The power dissipation capability is simply the sum of the capabilities of
each of the components, regardless of the arrangement. What you have to
watch out for is what the parts are actually dissipating.
Trivial case #1. 3 resistors, each 120 ohms, each rated at 200 Watts.
Arrange them in parallel across 120V line. The total resistance is 40 ohms,
so there is a total of 3 amps through the source. I^2R is 9*40 or 360 watts.
You can also realize that each resistor will have a current of 1
Amp(=120V/120 ohms), and will dissipate 120 watts, for a total of 360 Watts.
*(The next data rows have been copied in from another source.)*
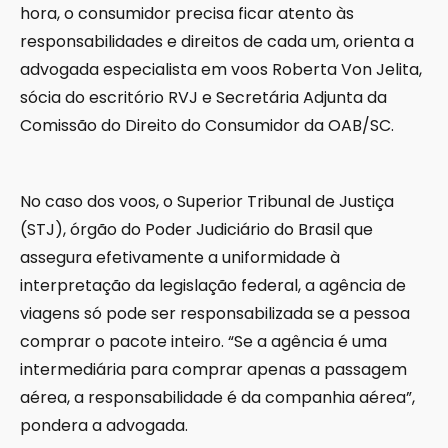
hora, o consumidor precisa ficar atento às
responsabilidades e direitos de cada um, orienta a
advogada especialista em voos Roberta Von Jelita,
sócia do escritório RVJ e Secretária Adjunta da
Comissão do Direito do Consumidor da OAB/SC.
No caso dos voos, o Superior Tribunal de Justiça
(STJ), órgão do Poder Judiciário do Brasil que
assegura efetivamente a uniformidade à
interpretação da legislação federal, a agência de
viagens só pode ser responsabilizada se a pessoa
comprar o pacote inteiro. “Se a agência é uma
intermediária para comprar apenas a passagem
aérea, a responsabilidade é da companhia aérea”,
pondera a advogada.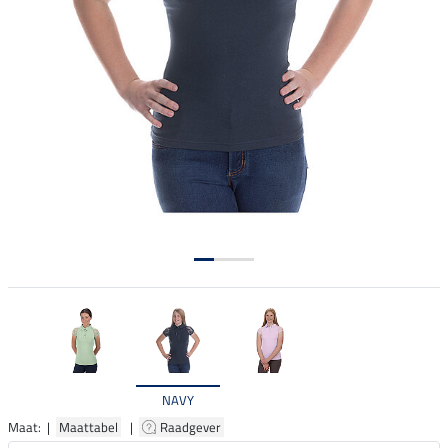
NAVY
Maat: |
Maattabel
|
Raadgever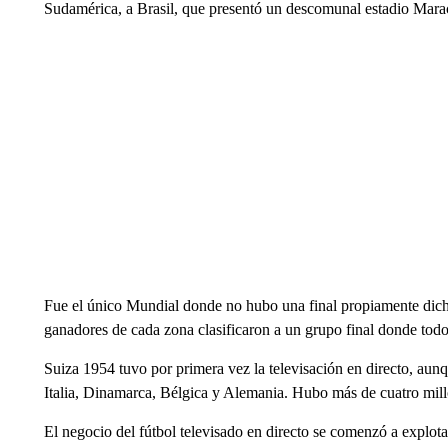
Sudamérica, a Brasil, que presentó un descomunal estadio Marac
Fue el único Mundial donde no hubo una final propiamente dicha:
ganadores de cada zona clasificaron a un grupo final donde todo
Suiza 1954 tuvo por primera vez la televisación en directo, aunq
Italia, Dinamarca, Bélgica y Alemania. Hubo más de cuatro millo
El negocio del fútbol televisado en directo se comenzó a explot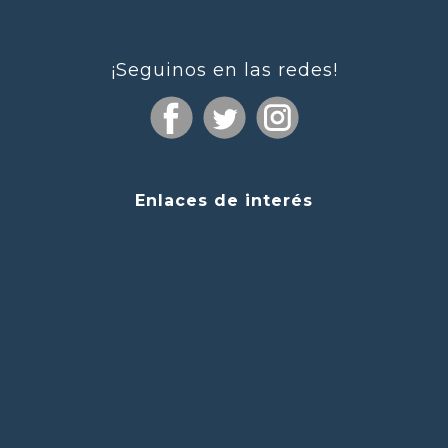
¡Seguinos en las redes!
Enlaces de interés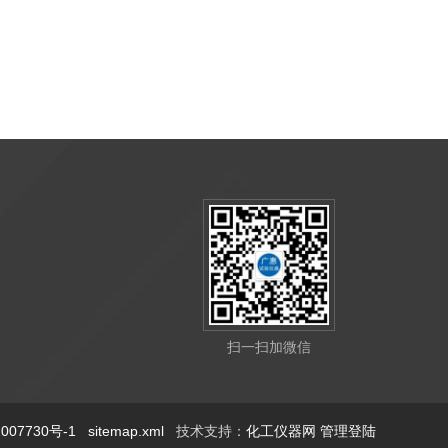
扫一扫加微信
07730号-1
sitemap.xml
技术支持：
化工仪器网
管理登陆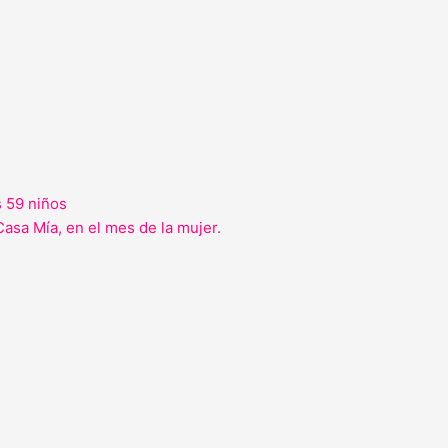
s 59 niños
Casa Mía, en el mes de la mujer.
Trivial case #2, 3 identical resistors, just like above. Arrange them in
series, across the same 120V source. Now, the resistance is 360 ohms, so
the current flow will be 1/3 amp. Total power dissipated is 40 Watts (=120
* 1/3) (distributed as 13.3=40/3 watts per resistor) or, using I^2R, 1/9*360
=40W
Non trivial cases. Assume that one of the resistors is 60 ohms, and the
other two are 120 ohms, as before. Hook them in parallel. Parallel
resistance is 30 ohms, so the current from the 120V source will be 4 amps.
TOTAL power dissipated in the resistors is 480W, but let's look at each of
the resistors: The 120 ohm resistors have 120V across them, so an amp
flows, and they each dissipate 120W. The 60 Ohm resistor has 2 amps flowing
through it, so it is now dissipating 240W (and getting very hot in the
process!).
Hook the same 3 resistors in series. The total resistance is 300 ohms, so
the current flow is 0.4 amps, dissipating 48 watts in all the resistors
together. The voltages don't divide evenly: the 60 ohm takes 24V, and the
pair of 120 ohm resistors has 48 volts across it. The 60 ohm resistor
dissipates 9.6 watts (=24*0.4) and the 120 ohm resistors each dissipate
twice that (19.2 watts).
Current through each resistor
-----Original Message-----
From: Tesla List <tesla-at-pupman-dot-com>
To: tesla-at-pupman-dot-com <tesla-at-pupman-dot-com>
Date: Thursday, June 08, 2000 9:17 AM
Subject: RE: Ceramic core resistors
>Original Poster: "Andres Vogel" <dreman-at-techie-dot-com>
>
>>Series = more ohms ?
>>Parallel = more watts ?
>
>Absolutely right! In parallel it would disribute the I2R losses more
evenly
>arross each resistor. Remember that in parrallel branches, the current
>usage must total zero. (K's Current Law) So if I have 3 resitors in
>parrallel, all of them must divide the current loss, each dissiopating I2R
>as heat. Whereas in series the current is constant across each resistor,
>meaning all the resistors must be able to dissapate the same number of
>watts.
>
>I(1)
>+----/\/\/\----+
>| I(2) |
>---+----/\/\/\----+----- I(total)
>| I(3) |
>+----/\/\/\----+
>
>I(total) = I(1) + I(2) + I(3)
>
>All the current drops must be equal to the total current.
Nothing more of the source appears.